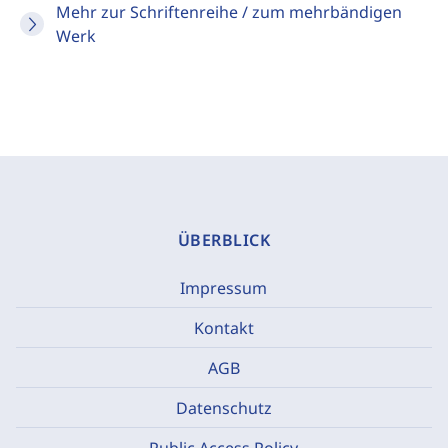
Mehr zur Schriftenreihe / zum mehrbändigen
Werk
ÜBERBLICK
Impressum
Kontakt
AGB
Datenschutz
Public Access Policy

# WHAT NEEDS TO BE DONE
Copy all of the data above exactly. Leave out every picture.

# OUTPUT FOR THIS EXERCISE
Mehr zur Schriftenreihe / zum mehrbändigen
Werk
ÜBERBLICK
Impressum
Kontakt
AGB
Datenschutz
Public Access Policy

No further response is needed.